- **Your assignment**
With respect to the word "infovera", report how many lines of the following listing include it. Give nothing but the number.

--------

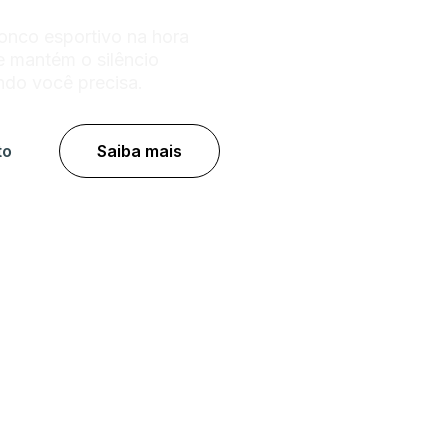
ronco esportivo na hora
e mantém o silêncio
do você precisa.
to
Saiba mais
pamento de
titânio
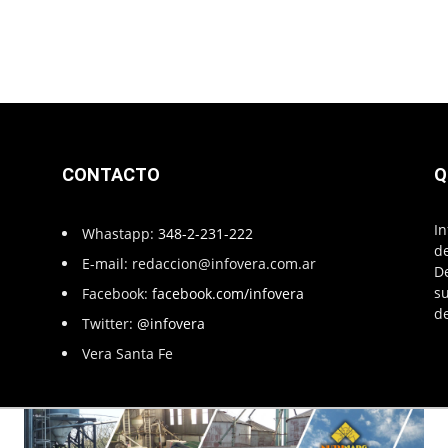
CONTACTO
Q
In
Whastapp:
348-2-231-222
de
E-mail:
redaccion@infovera.com.ar
D
su
Facebook:
facebook.com/infovera
de
Twitter:
@infovera
Vera Santa Fe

--------

- **Reply**
3